[Stored items from a collection]
════════════════════
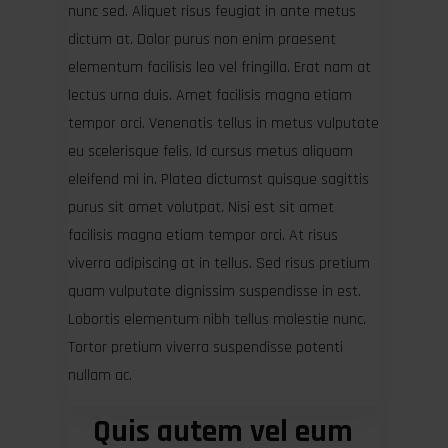
nunc sed. Aliquet risus feugiat in ante metus
dictum at. Dolor purus non enim praesent
elementum facilisis leo vel fringilla. Erat nam at
lectus urna duis. Amet facilisis magna etiam
tempor orci. Venenatis tellus in metus vulputate
eu scelerisque felis. Id cursus metus aliquam
eleifend mi in. Platea dictumst quisque sagittis
purus sit amet volutpat. Nisi est sit amet
facilisis magna etiam tempor orci. At risus
viverra adipiscing at in tellus. Sed risus pretium
quam vulputate dignissim suspendisse in est.
Lobortis elementum nibh tellus molestie nunc.
Tortor pretium viverra suspendisse potenti
nullam ac.
Quis autem vel eum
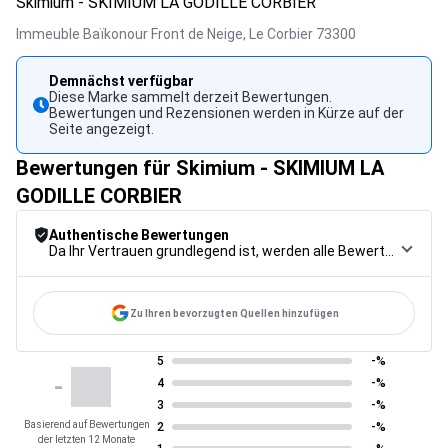
Skimium - SKIMIUM LA GODILLE CORBIER
Immeuble Baïkonour Front de Neige,
Le Corbier
73300
Demnächst verfügbar
Diese Marke sammelt derzeit Bewertungen.
Bewertungen und Rezensionen werden in Kürze auf der
Seite angezeigt.
Bewertungen für Skimium - SKIMIUM LA
GODILLE CORBIER
Authentische Bewertungen
Da Ihr Vertrauen grundlegend ist, werden alle Bewertungen einem strengen Kontrollverfahren unterzogen, von der Erfassung über die Moderation bis zur Veröffentlichung, um maximale Zuverlässigkeit zu gewährleisten.
Zu Ihren bevorzugten Quellen hinzufügen
5
-%
-
4
-%
3
-%
Basierend auf Bewertungen
2
-%
der letzten 12 Monate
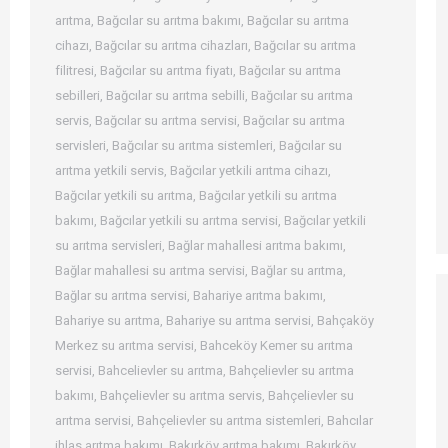
arıtma
,
Bağcılar su arıtma bakımı
,
Bağcılar su arıtma
cihazı
,
Bağcılar su arıtma cihazları
,
Bağcılar su arıtma
filitresi
,
Bağcılar su arıtma fiyatı
,
Bağcılar su arıtma
sebilleri
,
Bağcılar su arıtma sebilli
,
Bağcılar su arıtma
servis
,
Bağcılar su arıtma servisi
,
Bağcılar su arıtma
servisleri
,
Bağcılar su arıtma sistemleri
,
Bağcılar su
arıtma yetkili servis
,
Bağcılar yetkili arıtma cihazı
,
Bağcılar yetkili su arıtma
,
Bağcılar yetkili su arıtma
bakımı
,
Bağcılar yetkili su arıtma servisi
,
Bağcılar yetkili
su arıtma servisleri
,
Bağlar mahallesi arıtma bakımı
,
Bağlar mahallesi su arıtma servisi
,
Bağlar su arıtma
,
Bağlar su arıtma servisi
,
Bahariye arıtma bakımı
,
Bahariye su arıtma
,
Bahariye su arıtma servisi
,
Bahçaköy
Merkez su arıtma servisi
,
Bahceköy Kemer su arıtma
servisi
,
Bahcelievler su arıtma
,
Bahçelievler su arıtma
bakımı
,
Bahçelievler su arıtma servis
,
Bahçelievler su
arıtma servisi
,
Bahçelievler su arıtma sistemleri
,
Bahcılar
ihlas arıtma bakımı
,
Bakırköy arıtma bakımı
,
Bakırköy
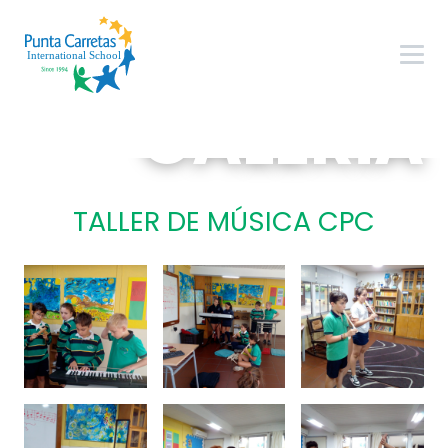
GALERÍA
TALLER DE MÚSICA CPC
════════════════════
Among the records, find the lines that contain "risus" and copy each of them.

nunc sed. Aliquet risus feugiat in ante metus
facilisis magna etiam tempor orci. At risus
viverra adipiscing at in tellus. Sed risus pretium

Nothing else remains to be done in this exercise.